By RICHARD GUNDERMAN, MD
Medical historian Stanley Reiser wasn’t kidding when he entitled his best-known book, “Medicine and the Reign of Technology.” To a large degree, technology has taken over medicine. I am not talking primarily about our increased reliance on such technologies as advanced imaging equipment or assistive procedural devices. In such cases, the technology remains largely a tool, and the wielder remains basically in charge. I am talking about a far more pervasive and insidious form of technology whose very name tells a good part of the tale – health information technology.
Many physicians and other health professionals find health information systems clunky, perverse, and intrusive, but their problems go far deeper. Underneath unwieldiness lies the temptation that we begin relying on such indicators to such an extent that we stop attending to our internal resources. Consider the case of the patient said in his admission note to be “status post BKA” – below the knee amputation – but who turns out on rounds to have ten toes. What happened? DKA – diabetic ketoacidosis was mis-transcribed into the medical record as BKA, and the error simply propagated like a virus.
At stake is what we mean by knowledge. Is what we know defined by our own experience – what we have seen, heard, felt, and perhaps even intuited in the presence of the patient? Or do we instead rely on what is represented on a computer screen? Which is a more likely occasion for us to exclaim, “That can’t be right!” – when what the computer screen indicates does not comport with what we have observed of the patient, or when what we have observed in the presence of the patient does not jibe with what the computer is telling us?
Consider anesthesiology. No one would dispute that the ability to monitor inspired oxygen concentration, end-tidal carbon dioxide tension, pulse oximetry, blood pressure, temperature, and electrocardiogram have improved patient management and safety in the operating room. Yet in our zeal to attend to instruments, we often fail to attend to a still better indicator of each patient’s condition –skin color. We naturally want to see the instruments, but we must never overlook the importance of adequate exposure and illumination to assess color, and even more importantly, to actually look at the patient.
Increasingly, technology obscures our view of the patient. Instead of the patient right in front of us, we see the vital sign, or the laboratory value, or the radiologic image, a problem that is as acute in education as patient care. Instead of encountering the human being who is applying to medical school or residency, how often do we see a standardized test score? In the name of lowering costs and enhancing objectivity and fairness, we accept a quantitative score that often tells us little more than how well the candidate is likely perform on the next standardized test.
There is so much that such scores omit. They tell us nothing about dedication, resilience, creativity, innovation, courage, and wisdom. They do not tell us what kind of human being we are going to be dealing with and what that person is likely to contribute to patients, colleagues, and community. Even worse, by failing to provide any insight about such traits of character, they implicitly undermine our sense of their importance. If we devote less attention than we should to something of real importance, or ignore it altogether, we end up with an unbalanced view of what matters most.

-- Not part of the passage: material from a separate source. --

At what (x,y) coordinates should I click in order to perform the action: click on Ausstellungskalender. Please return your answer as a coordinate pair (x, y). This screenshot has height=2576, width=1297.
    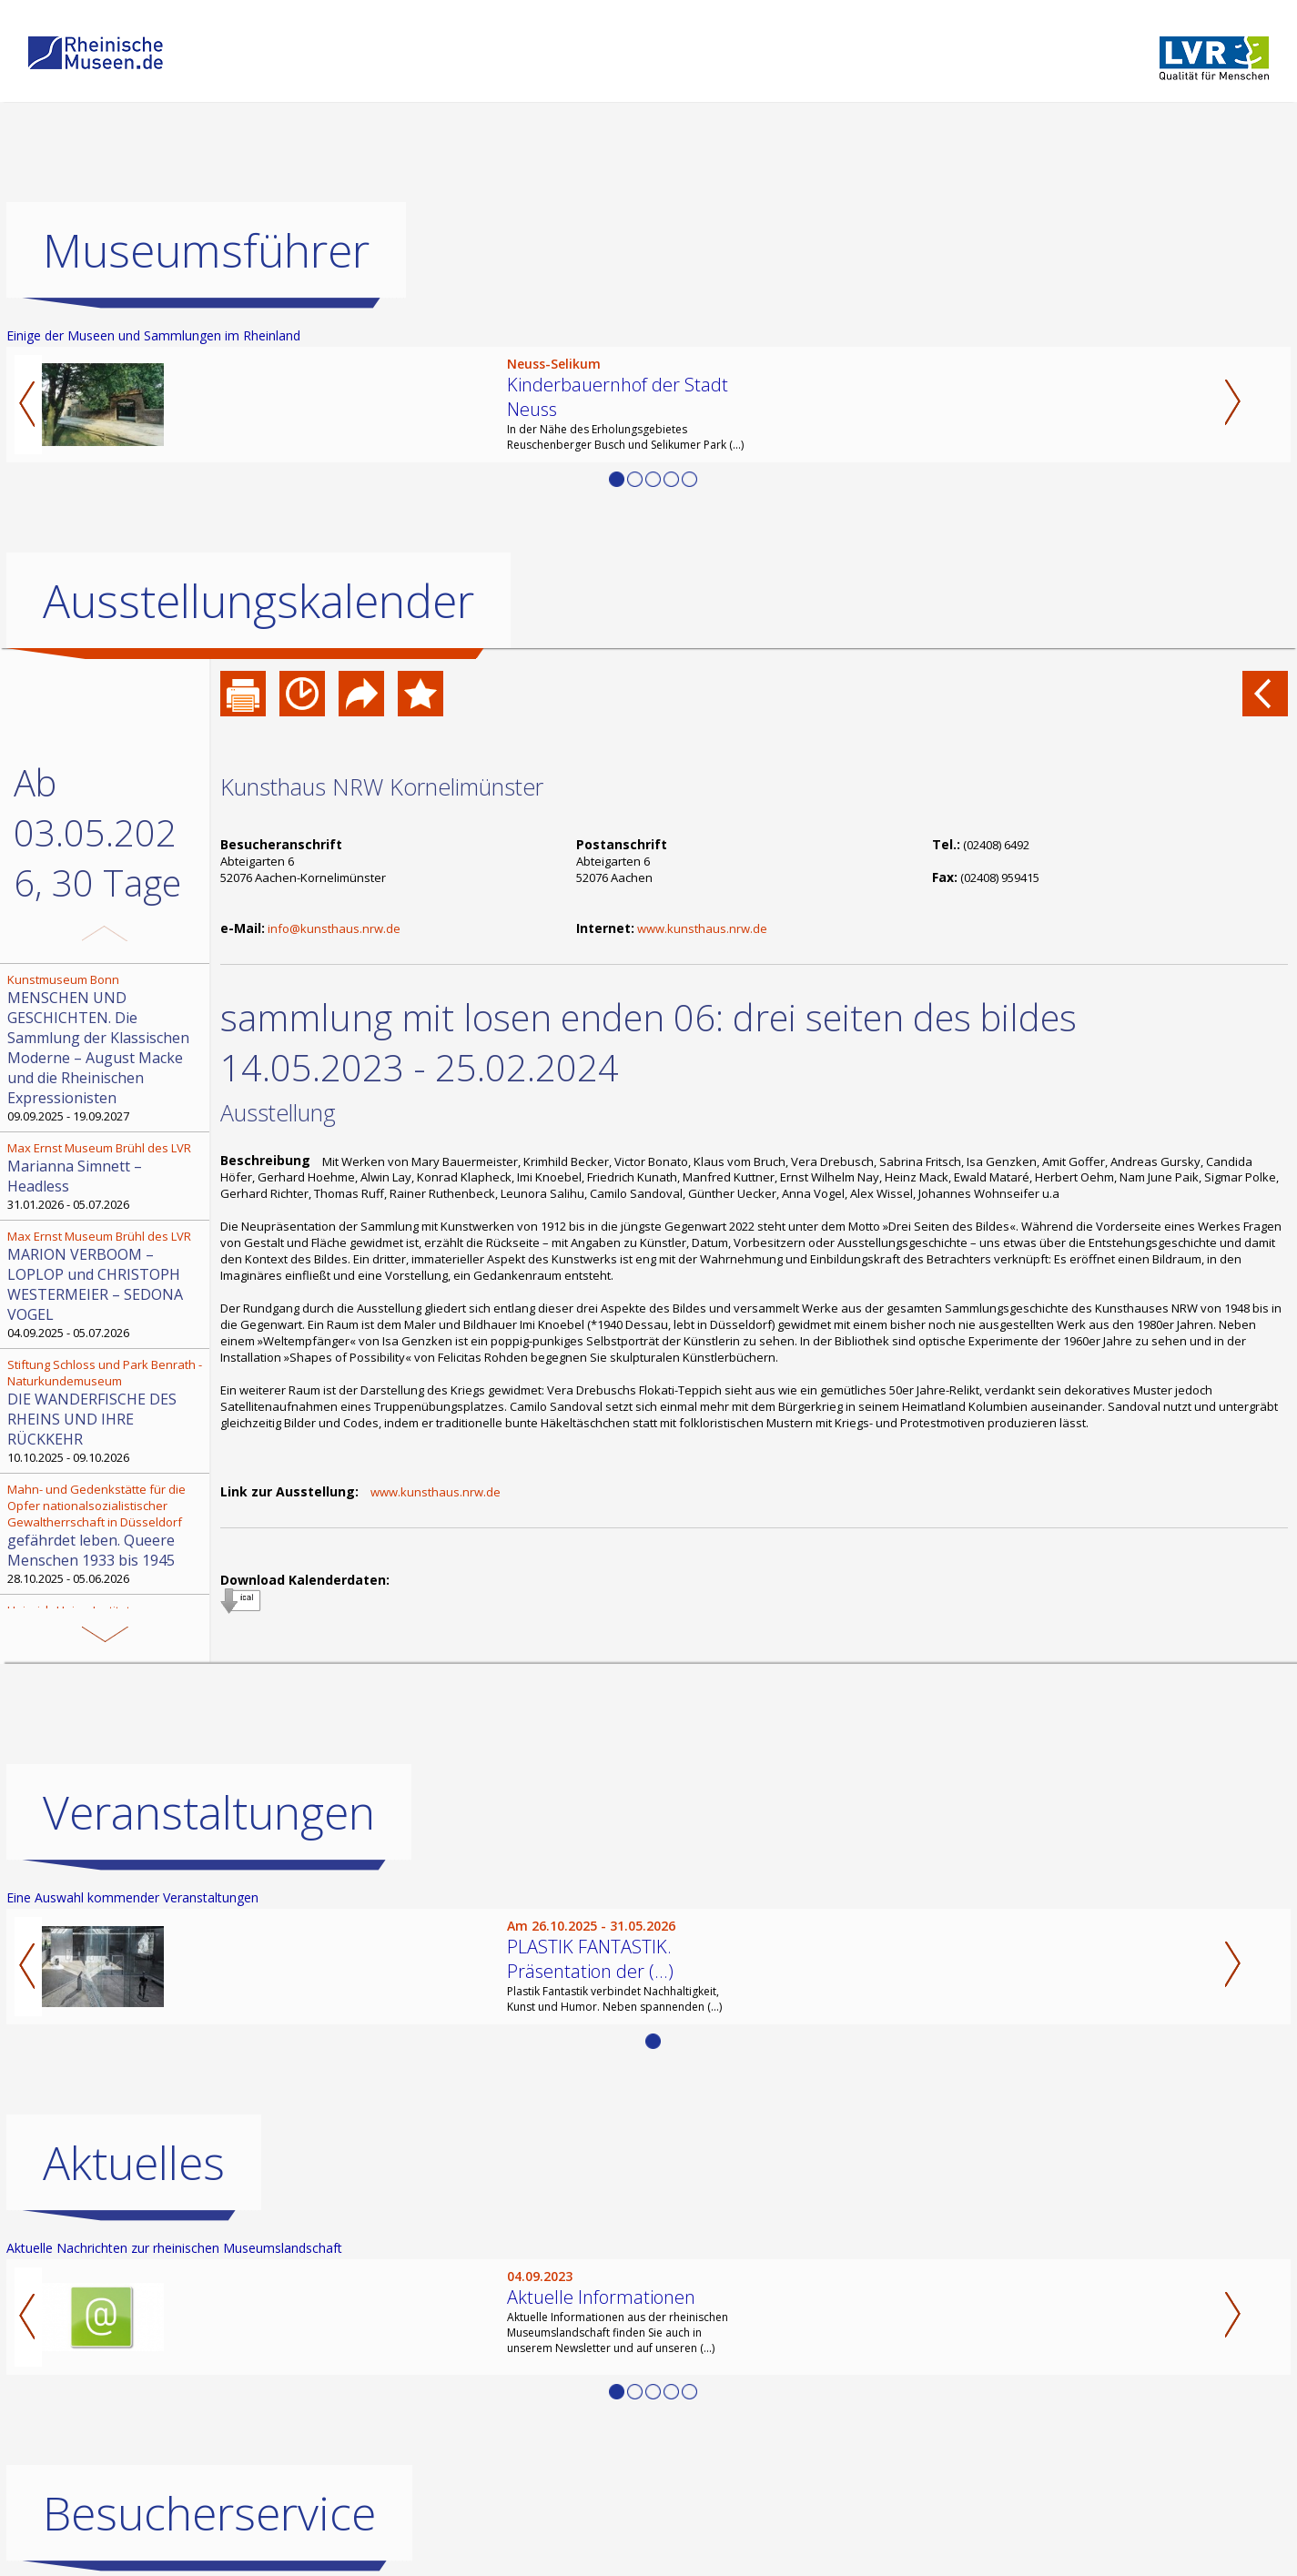     Looking at the image, I should click on (258, 601).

Likewise, in patient care we often find ourselves trusting in the numbers above all else, as though that which cannot be counted somehow does not count. Regardless what the p-value may be, we assume that quantitative indicators are inherently more trustworthy than qualitative ones, even when this is clearly not the case. Whether a TSH value is 4.0 or 0.4 mIU/L, we still need to encounter patients and assess how they are doing. Whether a board score is 260 or 210, we still need to talk with students to determine what they are capable of, who they are, and how well they would fit in a program.
When we are not careful, our tools transform us into tools. Instead of using them, they use us. In fact, they not only use us, they also transform us. What is most worth attending to? A standardized test score or how candidates handle failure, bring out the best in others, and innovate? The question is not simply what we rely on most in practice but what we look to in theory. Too often, such quantitative scoring systems have merely fostered an arms race or bidding war, driving up scores but doing little to foster meaningful enhancements regarding who candidates are and what they are capable of.
When applied to machine learning and artificial intelligence, the risks of a data-driven model of medicine are magnified. Looking at the complex reality of a patient strictly through the lens of data reveals some aspects but omits far more. We know, in a way that artificial intelligence cannot, that medical records are like photographs – they may reveal a great deal about what we include in the frame, but even more lies beyond its margins. What we don’t see is often as important as what we do – and without stepping back from time to time to take in the larger context, we often don’t really see at all.
Our very language has changed, and with it our thoughts, feelings, and aspirations. Our zest to count too often blinds us to what really counts most. As Abraham Maslow suggested 50 years ago, when our only tool is a hammer, we begin seeing everything as nails. When our tool is a health information system with an insatiable appetite for data, we produce more and more data. But what if our world contains not only nails but screws and bolts and a host of other fittings that a hammer would only destroy? And what if healthcare, however data rich, contains a reality far richer than mere data can ever reveal?
Richard Gunderman is chancellor’s professor at Indiana University School of Medicine.